• Work item:
Although the data below holds other lines too, output only those from the line with "le dita per" up to and including the line with "ietto, puoi usare", exactly as they appear.
----------------
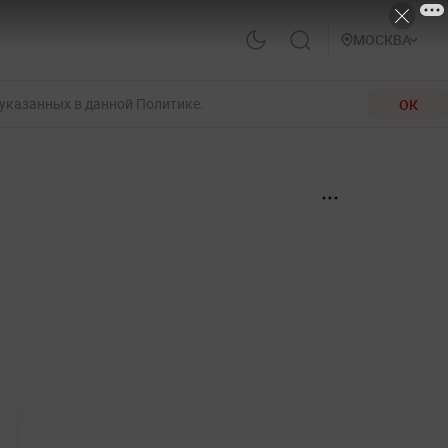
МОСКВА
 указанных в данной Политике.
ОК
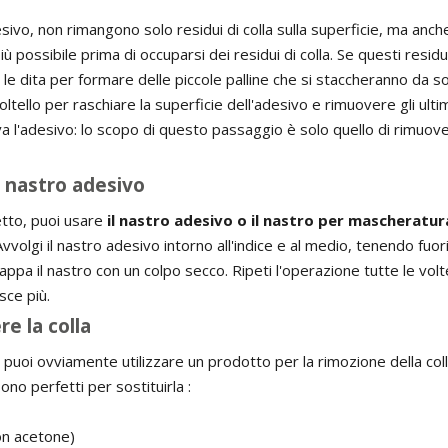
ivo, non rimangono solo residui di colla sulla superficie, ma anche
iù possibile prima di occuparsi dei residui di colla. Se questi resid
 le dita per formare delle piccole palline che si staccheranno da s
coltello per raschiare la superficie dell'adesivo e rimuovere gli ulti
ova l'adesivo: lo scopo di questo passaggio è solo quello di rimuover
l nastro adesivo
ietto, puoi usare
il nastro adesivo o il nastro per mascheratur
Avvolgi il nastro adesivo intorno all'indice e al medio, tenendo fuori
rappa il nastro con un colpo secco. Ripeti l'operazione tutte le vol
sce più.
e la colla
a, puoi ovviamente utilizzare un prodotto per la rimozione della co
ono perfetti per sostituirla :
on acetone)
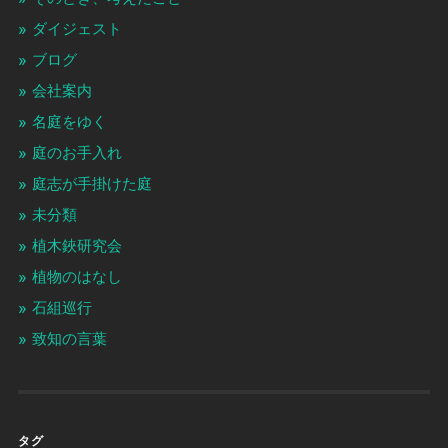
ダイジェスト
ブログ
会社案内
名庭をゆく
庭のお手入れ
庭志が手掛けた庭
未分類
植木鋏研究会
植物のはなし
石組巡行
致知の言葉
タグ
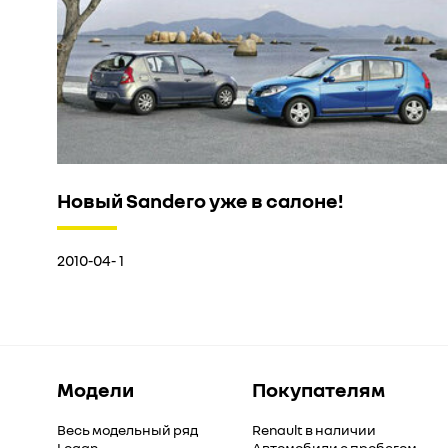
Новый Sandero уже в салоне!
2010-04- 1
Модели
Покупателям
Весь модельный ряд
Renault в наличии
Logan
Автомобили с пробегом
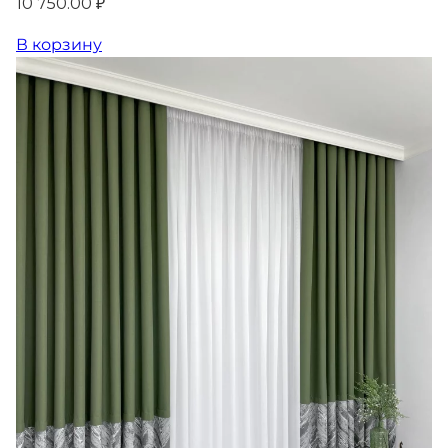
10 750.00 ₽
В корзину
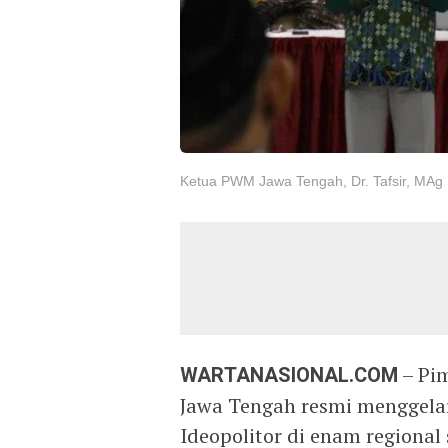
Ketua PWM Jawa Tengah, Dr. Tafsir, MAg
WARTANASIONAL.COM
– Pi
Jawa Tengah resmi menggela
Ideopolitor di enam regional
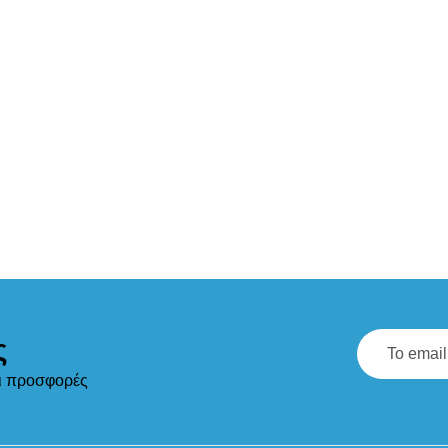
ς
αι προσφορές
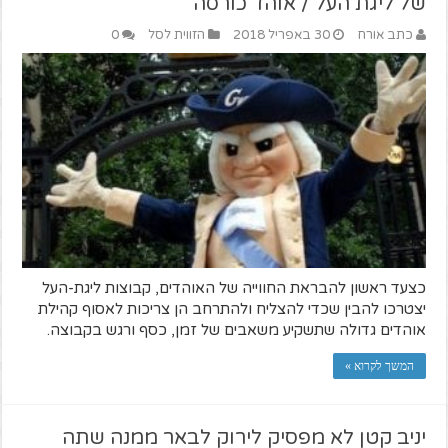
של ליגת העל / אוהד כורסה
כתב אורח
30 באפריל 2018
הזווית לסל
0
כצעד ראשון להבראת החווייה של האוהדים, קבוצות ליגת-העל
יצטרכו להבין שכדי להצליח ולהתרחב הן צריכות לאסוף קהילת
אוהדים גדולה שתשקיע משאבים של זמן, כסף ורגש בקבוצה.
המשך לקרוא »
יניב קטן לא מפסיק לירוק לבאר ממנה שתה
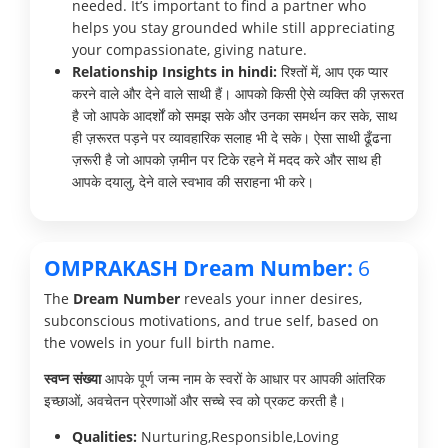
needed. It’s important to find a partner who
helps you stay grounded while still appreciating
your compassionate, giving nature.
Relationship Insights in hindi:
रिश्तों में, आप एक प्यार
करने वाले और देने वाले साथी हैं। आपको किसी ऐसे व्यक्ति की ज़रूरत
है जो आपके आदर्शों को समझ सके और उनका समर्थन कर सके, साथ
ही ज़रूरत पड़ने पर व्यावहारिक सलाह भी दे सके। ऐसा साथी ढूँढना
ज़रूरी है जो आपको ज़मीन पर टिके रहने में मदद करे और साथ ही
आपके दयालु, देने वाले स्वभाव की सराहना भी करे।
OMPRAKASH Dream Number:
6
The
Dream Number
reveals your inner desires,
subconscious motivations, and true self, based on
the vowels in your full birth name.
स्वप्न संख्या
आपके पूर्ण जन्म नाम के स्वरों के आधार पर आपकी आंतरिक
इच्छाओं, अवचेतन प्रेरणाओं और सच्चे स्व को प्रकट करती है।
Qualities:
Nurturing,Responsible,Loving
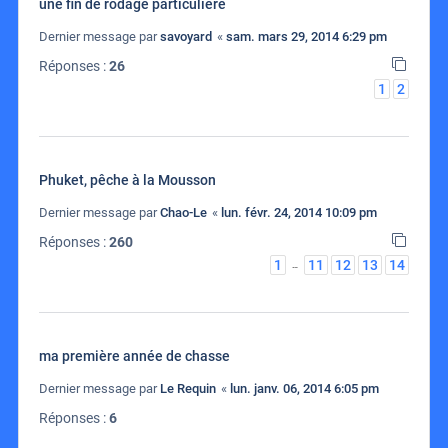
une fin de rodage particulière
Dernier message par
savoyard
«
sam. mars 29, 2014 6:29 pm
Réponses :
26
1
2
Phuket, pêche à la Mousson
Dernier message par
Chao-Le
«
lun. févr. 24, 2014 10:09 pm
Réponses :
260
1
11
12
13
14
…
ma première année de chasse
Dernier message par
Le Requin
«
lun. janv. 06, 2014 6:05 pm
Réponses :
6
----------------
• Answer space:
 le dita per formare delle piccole palline che si staccheranno da s
coltello per raschiare la superficie dell'adesivo e rimuovere gli ulti
ova l'adesivo: lo scopo di questo passaggio è solo quello di rimuover
l nastro adesivo
ietto, puoi usare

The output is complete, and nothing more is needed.